December 25, 2012

Rockin' Around the Christmas Tree

Living as I do on shady lane, my house backed up against a slope to the south which occludes the sunlight from about mid-November until February 10 of each year, I tend to celebrate this time of year as the ancient Mayans and aboriginals in the British Isles (with their Stonehenge lens for the solstice) must have done:  As a celebration of the return of light.  Always a nice feeling to know that each day now becomes longer.  It's no accident that the two biggest holidays in Western civilization, Christmas and Easter (or Passover) happen on astronomical clocks, one celebrating the ascent of the sun in the southern sky, and the second the return of the Earth's fertility.

Since these festivals were already in place, religious priests commandeered the pagan observances for their own use in promoting mythology.  That's really too bad.  I've always thought it one of the marvels of history that ancient man (with no Tweeting distractions or sitcoms to watch) could figure out precisely, so that observatories could be built as at Chichen Itza, the comings and goings of the solar cycle, the phases of the moon, and many other astronomical phenomena.  Simply by watching and then figuring out how to measure.  It bespeaks an attitude of great patience and humility combined with ingenuity.
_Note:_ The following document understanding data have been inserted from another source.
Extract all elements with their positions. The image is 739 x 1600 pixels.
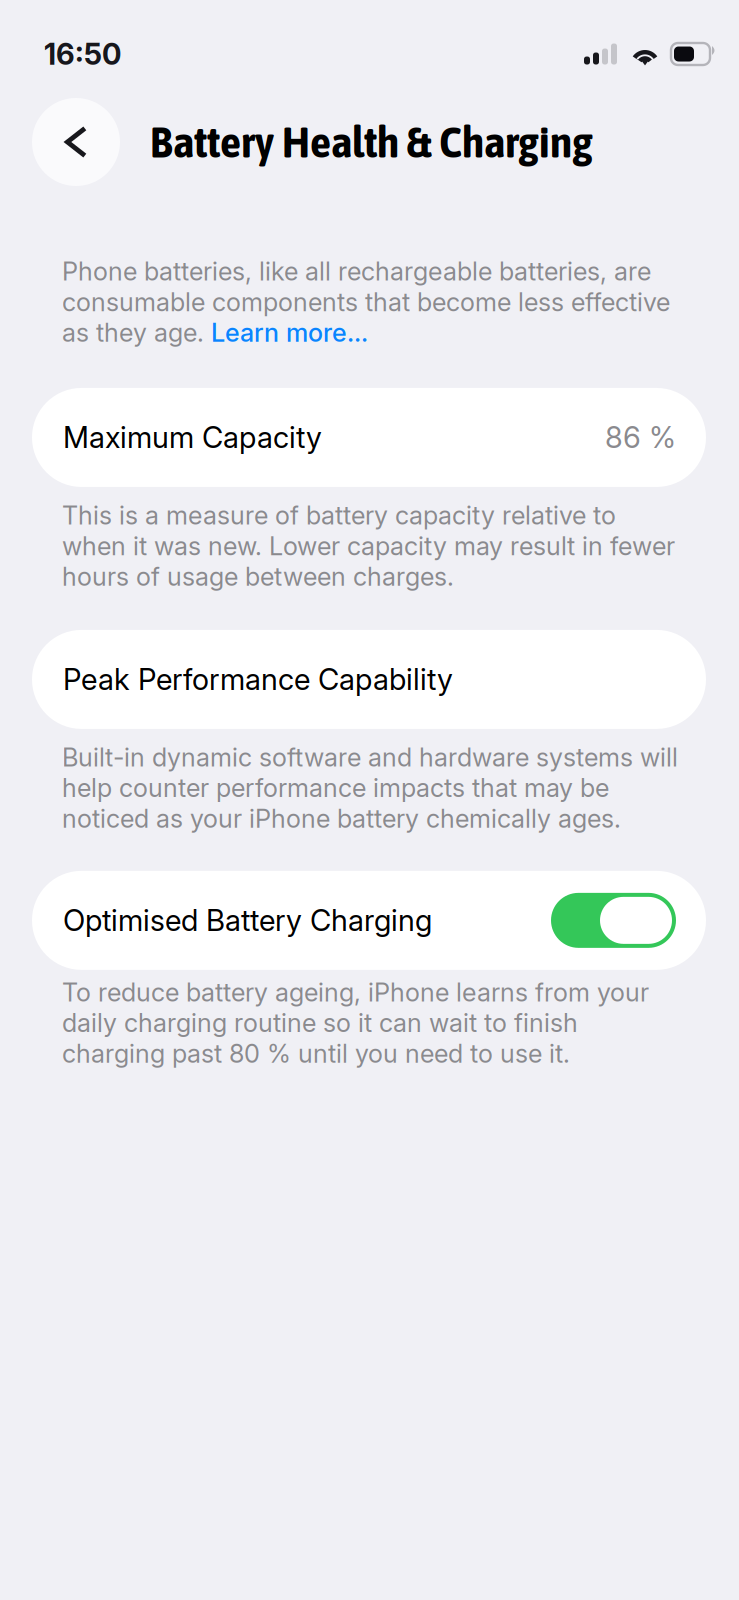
staticText: Phone batteries, like all rechargeable b… [62,256,670,348]
staticText: 16:50 [44,36,121,72]
staticText: To reduce battery ageing, iPhone learns … [62,977,649,1069]
button[interactable]: Peak Performance Capability [0,630,739,729]
staticText: Optimised Battery Charging [63,903,432,938]
staticText: Battery Health & Charging [150,118,593,166]
staticText: Peak Performance Capability [63,662,453,697]
staticText: This is a measure of battery capacity re… [62,500,675,592]
staticText: Built-in dynamic software and hardware s… [62,742,678,834]
staticText: 86 % [605,420,676,455]
button[interactable]: Back [32,98,120,186]
staticText: Maximum Capacity [63,420,322,455]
We've lost touch with that kind of folk wisdom, and substituted instead an utterly useless "mastery" of a preposterous mythology (the Christ story) which, from beginning to end, makes absolutely no sense whatsoever.  Since many Americans have difficulty finding the United States on a map of the globe, I shudder to think what would happen if you asked them to describe with any particularity what the winter solstice is.  The virgin birth - this, they can tell you about.  I've sometimes wondered whether this is the reason that Americans have such trouble thinking clearly about sexual matters; being a "Christian" nation, we became inculcated with notions about sexual purity having something to do with morality, and once this dumb idea became lodged in the unconscious it was impossible to extirpate it.  Really, morality is concerned with assault and theft: all moral transgressions flow naturally from these two "sins."

In this sense, we've ceded a lot of ground to ancient cultures, who were more naturally attuned to the world they lived in.  So think of it this way: the Earth is tilted on its polar axis at an angle of 23.5 degrees, and it transits around the Sun in an enormous ellipse.  Maintaining this tilted attitude, sometimes the northern hemisphere tilts "toward" the sun, and sometimes it tilts away.  At the vernal and autumnal equinoxes, the angle of sunlight is directly on the equator of the Earth.  If the Earth's ellipse were the track at Churchill Downs on Kentucky Derby day (a race of 10 furlongs), then we are on the backstretch now at the 5-furlong mark (a furlong = 220 yards, so that the Kentucky Derby is 1-1/4 miles long, or about two kilometers).

Heading for the finish line at the Summer Solstice in the latter part of June.  Should be a rousing finish as the winter of our discontent is again made glorious summer.